Note that changing color grading values and enabling a LUT will alter the colors and values of the materials, so it’s better to save color grading as a final touch-up.

Here’s an example of how much Post Processing and LUTs can change the look and feel of a project.

Read up on Unreal’s documentation Using Lookup Tables (LUTs) for Color Grading to learn how to implement a LUT into your project.


To bring this environment to life, I wanted to create a short cinematic. My main source of inspiration and reference for this process was Alec Tucker’s Geologist’s Lab and his blog on Cinematic Post Processing Tips and Tricks.

I highly recommend checking out these resources if you want to add a cinematic quality to your work.

For specifics on camera settings, vignettes, camera shake, post-processing, and film grains, check out Alec’s blog for in-depth tutorials. Next, I want to talk about the creation of dust clouds, physics, and render settings.

Dust Clouds

All dust cloud effects are derived from the same texture which utilizes a custom noise node that comes with UE5 called “GenNoise_01”.

The setup to get these dust clouds can be found on the UnrealityBites series “UE5: Desert Landscape & Effects” specifically “Unreal Engine 5- Creating a Desert Dust Cloud”.

The main addition I made to the graph was adding a Depth Fade node and a Radial Gradient Exponential node.
The Depth Fade node blends the cloud into the environment while the Radial Gradient Exponential node feathers the edges.

This resulted in the boundaries of the texture no longer being visible, allowing for easier integration and reusability.


The simple implementation of these dust clouds, along with audio, really brings the environment to life.
Even if you’re not an animator, like me, simple motion goes a long way to pushing the atmosphere to the next level.

Physics and Rendering

The flowing tarps were created entirely in-engine.

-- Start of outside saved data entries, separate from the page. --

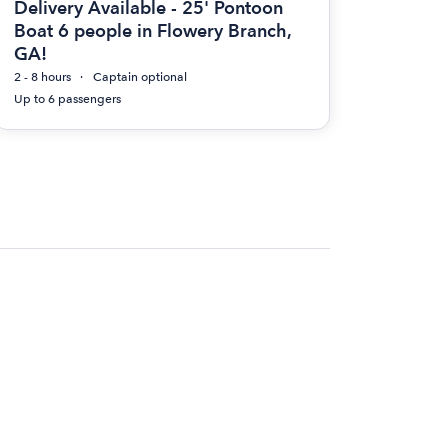
Delivery Available - 25' Pontoon
Boat 6 people in Flowery Branch,
GA!
2 - 8 hours
Captain optional
Up to 6 passengers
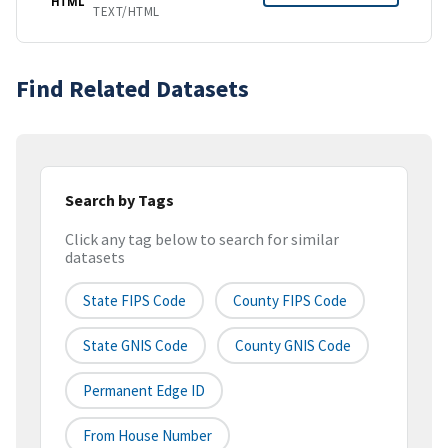
HTML
TEXT/HTML
Find Related Datasets
Search by Tags
Click any tag below to search for similar
datasets
State FIPS Code
County FIPS Code
State GNIS Code
County GNIS Code
Permanent Edge ID
From House Number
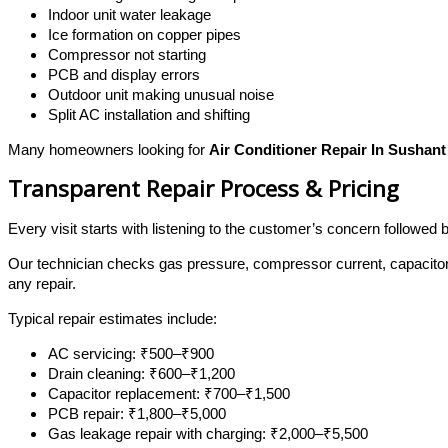
Indoor unit water leakage
Ice formation on copper pipes
Compressor not starting
PCB and display errors
Outdoor unit making unusual noise
Split AC installation and shifting
Many homeowners looking for
Air Conditioner Repair In Sushant
Transparent Repair Process & Pricing
Every visit starts with listening to the customer’s concern followed
Our technician checks gas pressure, compressor current, capacitor
any repair.
Typical repair estimates include:
AC servicing: ₹500–₹900
Drain cleaning: ₹600–₹1,200
Capacitor replacement: ₹700–₹1,500
PCB repair: ₹1,800–₹5,000
Gas leakage repair with charging: ₹2,000–₹5,500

I did so by starting out with a flat subdivided plane at the angle and length I needed. I then used the PolyCut operation in the TriModel section to get the triangle shape, then applied a Megascans tarp material.

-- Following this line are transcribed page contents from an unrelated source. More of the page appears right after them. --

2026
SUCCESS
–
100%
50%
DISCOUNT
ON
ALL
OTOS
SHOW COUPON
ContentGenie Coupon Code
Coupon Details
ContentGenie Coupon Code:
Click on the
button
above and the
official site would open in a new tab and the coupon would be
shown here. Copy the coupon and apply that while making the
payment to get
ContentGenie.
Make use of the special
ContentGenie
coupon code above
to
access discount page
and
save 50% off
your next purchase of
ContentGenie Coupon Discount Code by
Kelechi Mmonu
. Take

The rest is all about enabling physics on the plane, pinning the corners and then adjusting the values to your liking.


One very important thing to keep in mind is that UE 5.21 cloth physics does not render properly when using Temporal Sample Count (TSC). I’m unsure if this is true for newer or previous builds.

To solve this, first set TSC to a value of 1, then up Spatial Sample Count to a value of at least 8 (I used 16 for my cinematic), and finally set the resolution to 4k if possible. This should compensate for the quality loss of disabling temporal sampling while keeping physics intact.

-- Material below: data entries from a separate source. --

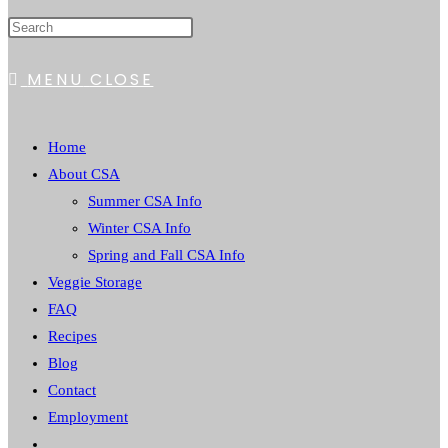
MENU
CLOSE
Home
About CSA
Summer CSA Info
Winter CSA Info
Spring and Fall CSA Info
Veggie Storage
FAQ
Recipes
Blog
Contact
Employment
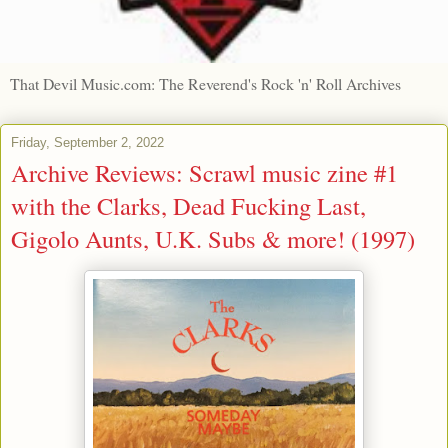
That Devil Music.com: The Reverend's Rock 'n' Roll Archives
Friday, September 2, 2022
Archive Reviews: Scrawl music zine #1
with the Clarks, Dead Fucking Last,
Gigolo Aunts, U.K. Subs & more! (1997)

As you can see, I’ve set up a Job Settings Preset labeled MRQ_physics_safe for future cinematic renders that use in-engine physics.
In addition to this, be sure to read and watch the extensive documentation on setting up your movie render queue to achieve high-quality results.

William Faucher and the Unreal Engine documentation will outline all you need to know about the Movie Render Que.


Overall, I’m proud of the outcome of this project and the knowledge I gained through this in-depth exploration of cinematic techniques. Integrating sound and motion was instrumental in enhancing the atmosphere to the level I wanted to achieve.

Hopefully, I provided some insight and knowledge that will help with your projects or simply inspire you to create something awesome!

Thank you, Games Artist, for the opportunity to share my project and my process, and thank you for reading!